Your answer should be every line of the records that contains the word "tracking".

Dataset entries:
- - -
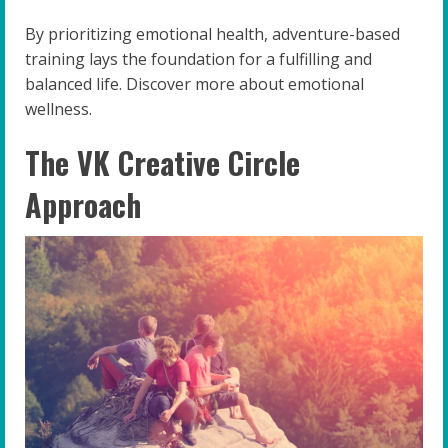
By prioritizing emotional health, adventure-based
training lays the foundation for a fulfilling and
balanced life. Discover more about emotional
wellness.
The VK Creative Circle
Approach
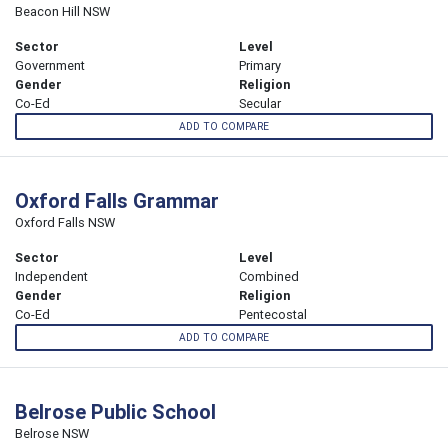
Beacon Hill NSW
Sector
Level
Government
Primary
Gender
Religion
Co-Ed
Secular
ADD TO COMPARE
Oxford Falls Grammar
Oxford Falls NSW
Sector
Level
Independent
Combined
Gender
Religion
Co-Ed
Pentecostal
ADD TO COMPARE
Belrose Public School
Belrose NSW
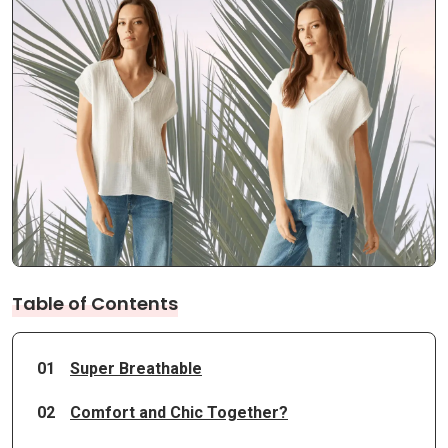
Table of Contents
01
Super Breathable
02
Comfort and Chic Together?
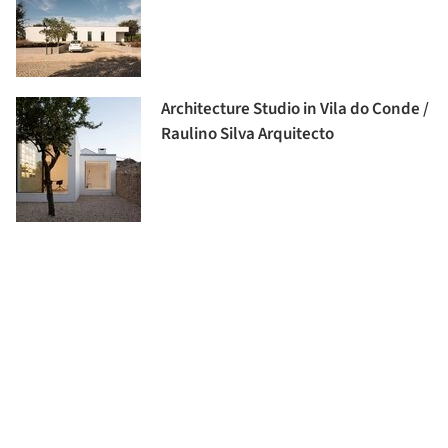
Architecture Studio in Vila do Conde /
Raulino Silva Arquitecto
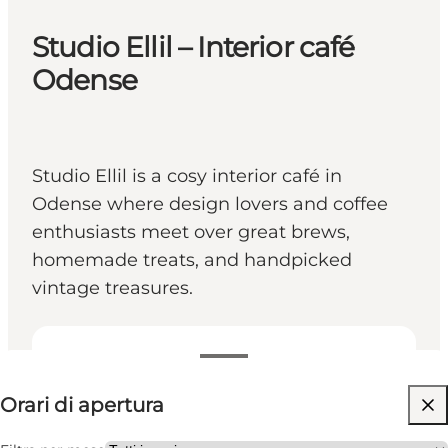
Studio Ellil – Interior café
Odense
Studio Ellil is a cosy interior café in
Odense where design lovers and coffee
enthusiasts meet over great brews,
homemade treats, and handpicked
vintage treasures.
Visualizza orari di apertura
Orari di apertura
Visita il sito web
Myself, Friends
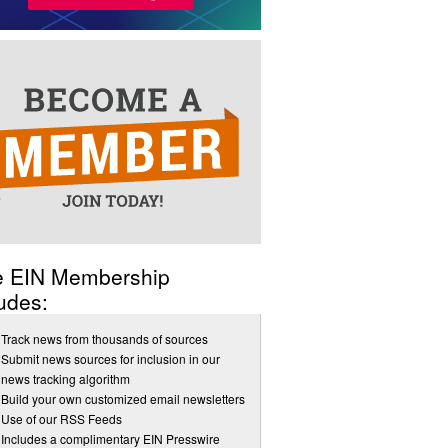
e EIN Membership
udes:
Track news from thousands of sources
Submit news sources for inclusion in our
news tracking algorithm
Build your own customized email newsletters
Use of our RSS Feeds
Includes a complimentary EIN Presswire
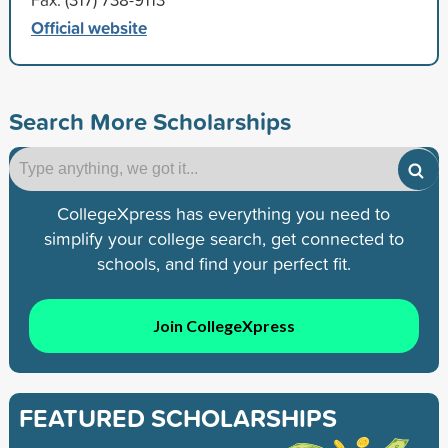
Official website
Search More Scholarships
CollegeXpress has everything you need to
simplify your college search, get connected to
schools, and find your perfect fit.
Join CollegeXpress
FEATURED SCHOLARSHIPS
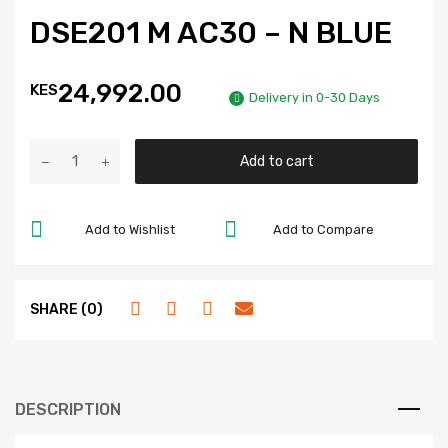
DSE201 M AC30 – N BLUE
24,992.00
KES
Delivery in 0-30 Days
Add to cart
Add to Wishlist
Add to Compare
SHARE (0)
DESCRIPTION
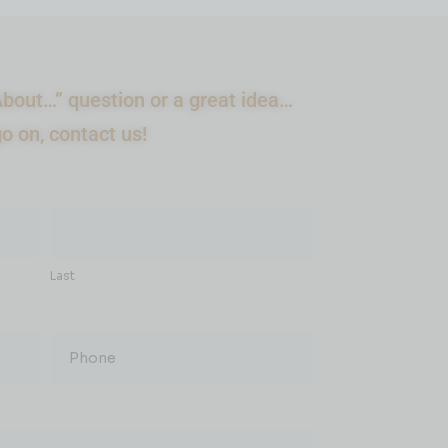
bout…” question or a great idea…
go on, contact us!
Last
Phone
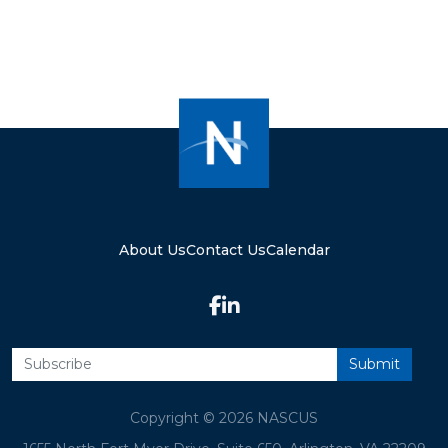
About Us
Contact Us
Calendar
Copyright © 2026 NASCUS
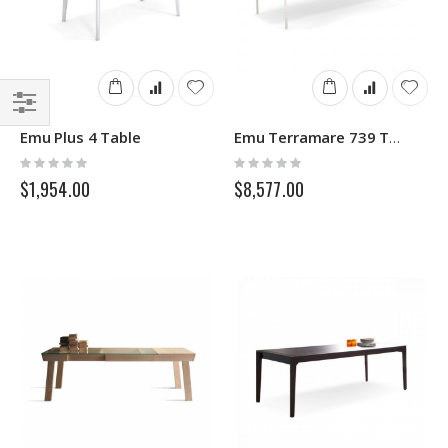
Filter
Emu Plus 4 Table
Emu Terramare 739 Table
Rating:
Rating:
0%
0%
$1,954.00
$8,577.00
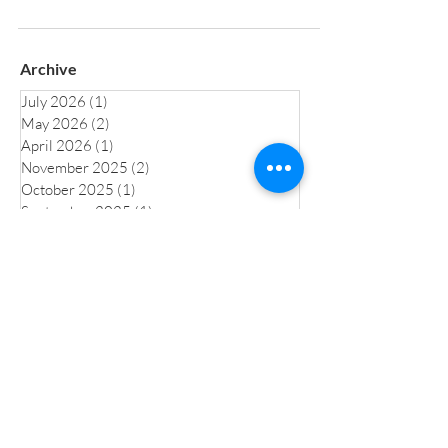
Archive
July 2026
(1)
1 post
May 2026
(2)
2 posts
April 2026
(1)
1 post
November 2025
(2)
2 posts
October 2025
(1)
1 post
September 2025
(1)
1 post
July 2025
(1)
1 post
June 2025
(1)
1 post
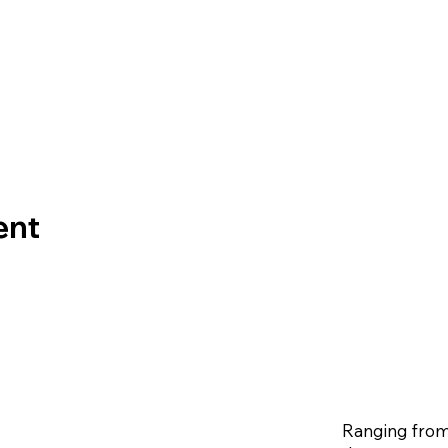
ent
Ranging from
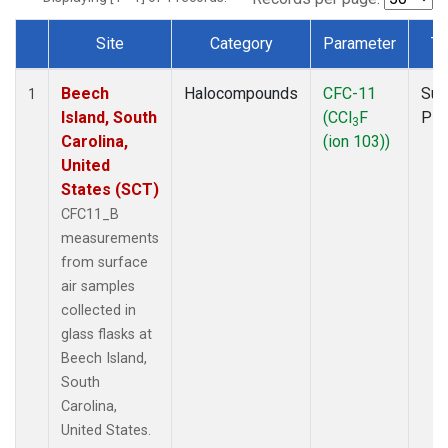
Site
Category
Parameter
Ty
Dataset Number
Beech
Halocompounds
CFC-11
Sur
1
Island, South
(CCl
F
PF
3
Carolina,
(ion 103))
United
States (SCT)
CFC11_B
measurements
from surface
air samples
collected in
glass flasks at
Beech Island,
South
Carolina,
United States.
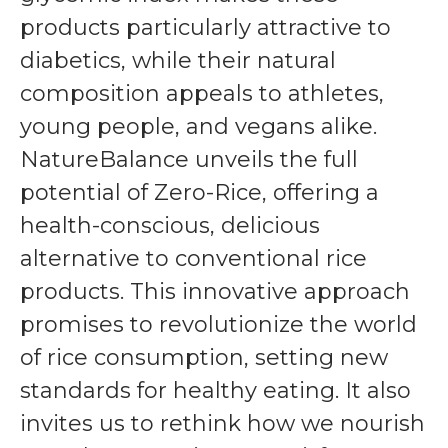
products particularly attractive to
diabetics, while their natural
composition appeals to athletes,
young people, and vegans alike.
NatureBalance unveils the full
potential of Zero-Rice, offering a
health-conscious, delicious
alternative to conventional rice
products. This innovative approach
promises to revolutionize the world
of rice consumption, setting new
standards for healthy eating. It also
invites us to rethink how we nourish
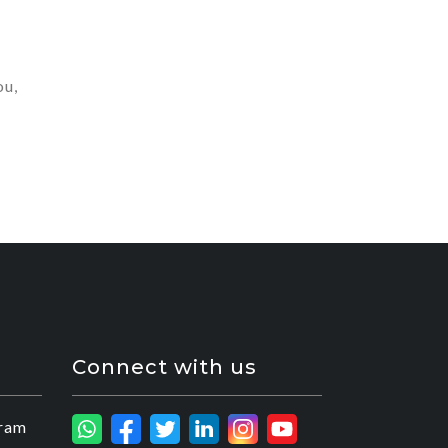
ou,
Connect with us
ram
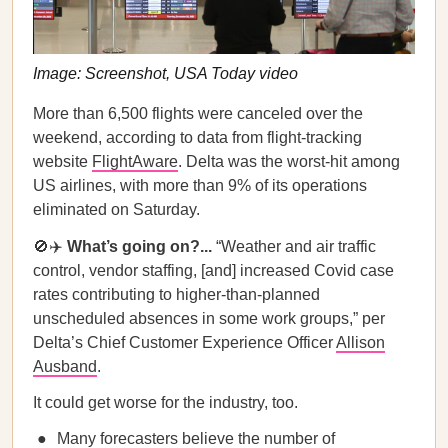
Image: Screenshot, USA Today video
More than 6,500 flights were canceled over the
weekend, according to data from flight-tracking
website
FlightAware
. Delta was the worst-hit among
US airlines, with more than 9% of its operations
eliminated on Saturday.
🚫✈️
What’s going on?...
“Weather and air traffic
control, vendor staffing, [and] increased Covid case
rates contributing to higher-than-planned
unscheduled absences in some work groups,” per
Delta’s Chief Customer Experience Officer
Allison
Ausband
.
It could get worse for the industry, too.
Many forecasters believe the number of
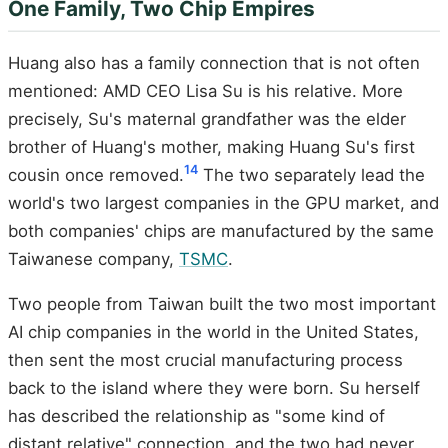
One Family, Two Chip Empires
Huang also has a family connection that is not often
mentioned: AMD CEO Lisa Su is his relative. More
precisely, Su's maternal grandfather was the elder
brother of Huang's mother, making Huang Su's first
14
cousin once removed.
The two separately lead the
world's two largest companies in the GPU market, and
both companies' chips are manufactured by the same
Taiwanese company,
TSMC
.
Two people from Taiwan built the two most important
AI chip companies in the world in the United States,
then sent the most crucial manufacturing process
back to the island where they were born. Su herself
has described the relationship as "some kind of
distant relative" connection, and the two had never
- - -
TASK SOLUTION |
news tracking algorithm
weekend, according to data from flight-tracking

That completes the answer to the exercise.